La terapia standard e l’integrazione con interventi nutrizionali e trattamenti mirati al microbiota orale; alcune considerazioni della prof.ssa Nardi
L’essere umano non è un insieme di organi, tessuti e apparati ma deve essere considerato un macrorganismo, detto holobionte, in cui vivono, interagiscono, competono e comunicano in simbiosi delle complesse comunità di virus, funghi, batteri e protozoi: il “microbiota”, come definito per la prima volta da Whipps et al. nel 1988. Si deve a Lynn Margulis, biologa evoluzionista americana, il merito di aver dato una visione moderna del rapporto tra organismo ospite e microbi. Fu proprio lei che, infatti, coniò il termine “holobionte” per rappresentare la relazione simbiotica di tutta la vita tra un ospite multicellulare e una vasta diversità di controparti microbiche.
Ogni distretto ha il suo di microbiota: la pelle, la cavità orale, l’apparato urogenitale, il tratto respiratorio e il tratto gastrointestinale e, come descrive Anne M. Estes, docente di Microbiologia Generale alla Towson University del Maryland, il microbiota si estende dal “deserto” secco della pelle al “lago” caldo umido e ricco di sostanze nutritive della bocca, dell’intestino e della vagina. Ognuno è capace di assolvere a specifiche funzioni di presidio “territoriale” attraverso specifici metaboliti in grado di influenzare non soltanto il microambiente locale ma la struttura e la funzionalità di organi posti a distanza da essi. Infatti, si tende ad attribuire simili finalità di modulazione del sistema immunitario dell’ospite, di azione antinfiammatoria, di azione trofica ad ecosistemi diversi in termini di composizione batterica, fungina e virale. Quelli che prima venivano considerati potenziali patogeni (protozoi, funghi, virus e batteri) da contrastare, da distruggere, acquisiscono nuova veste scientifica e vengono riconosciuti come alleati, quasi indispensabili, del nostro organismo.

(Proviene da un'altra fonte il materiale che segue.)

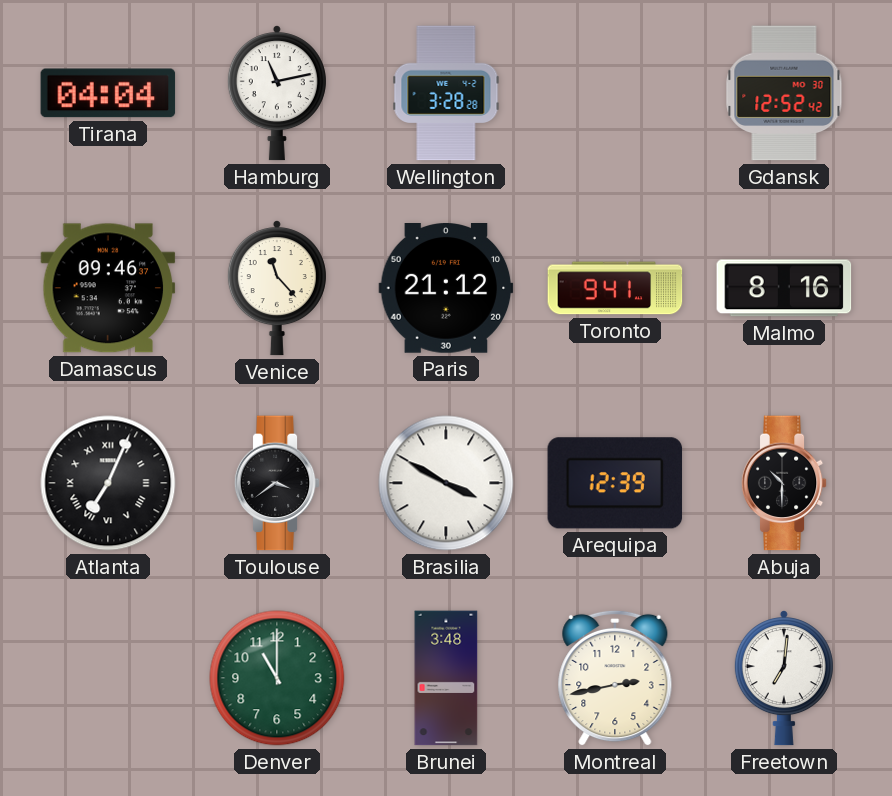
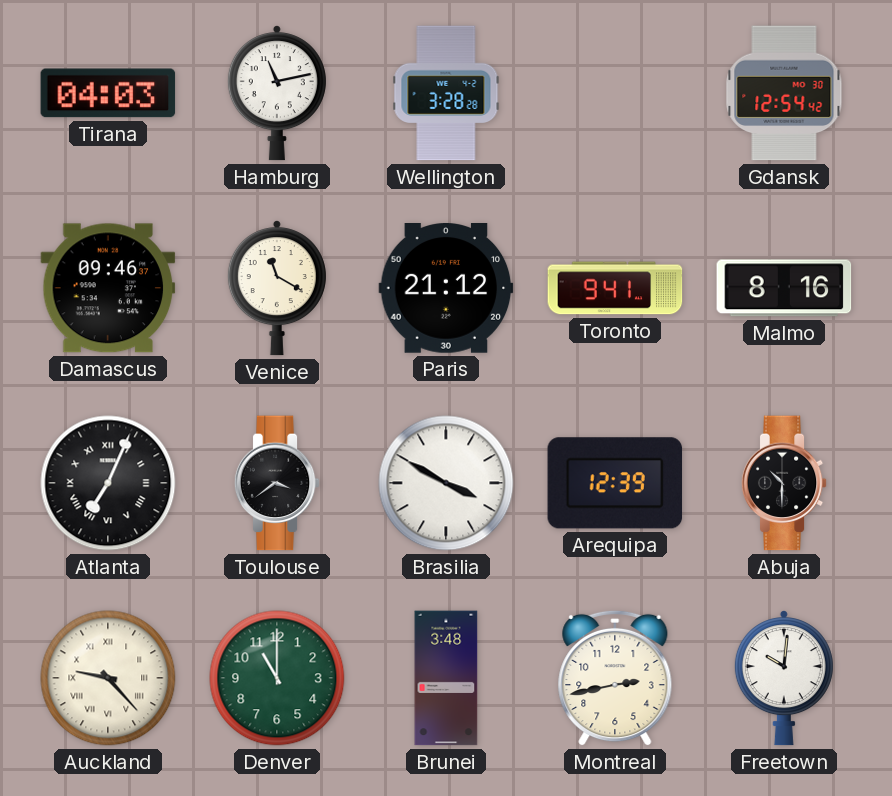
Tirana: 04:04 -> 04:03
Gdansk: 12:52 -> 12:54
Venice: 11:23 -> 11:20
Auckland: none -> 9:23
Freetown: 7:01 -> 10:01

L’ecosistema microbico del cavo orale è costituito da centinaia di specie microbiche, inclusi batteri, funghi, archaea e virus, in grado di costituire specifiche nicchie ecologiche adeguatamente organizzate nei diversi microhabitat della cavità orale. In particolare, è caratterizzato da una scarsa ricchezza e alfa-diversità pur accogliendo almeno 700 specie batteriche, oltre a funghi e virus, rappresentando, in tal modo, il secondo microbiota dopo quello intestinale in termini di vastità. Negli ultimi anni, la comunità scientifica internazionale, ha posto crescente attenzione al microbiota orale riconoscendolo, non solo come un elemento chiave nella salute del cavo orale, ma anche come un fattore determinante per il benessere sistemico. L’alterazione della biodiversità del microbiota orale, nota come disbiosi orale, è oggi considerata un driver significativo nello sviluppo di numerose patologie, comprese quelle neurodegenerative, autoimmuni e oncologiche.
L’integrazione di protocolli di igiene orale, una dieta equilibrata e l’uso di probiotici ceppo-specifici rappresentano strumenti fondamentali per il mantenimento di un microbiota sano.
L’adozione di un approccio personalizzato, che integri la terapia standard con interventi nutrizionali e trattamenti mirati al microbiota orale, rappresenta una strategia innovativa ed efficace per il mantenimento della salute del cavo orale sia in ambito preventivo che terapeutico integrato.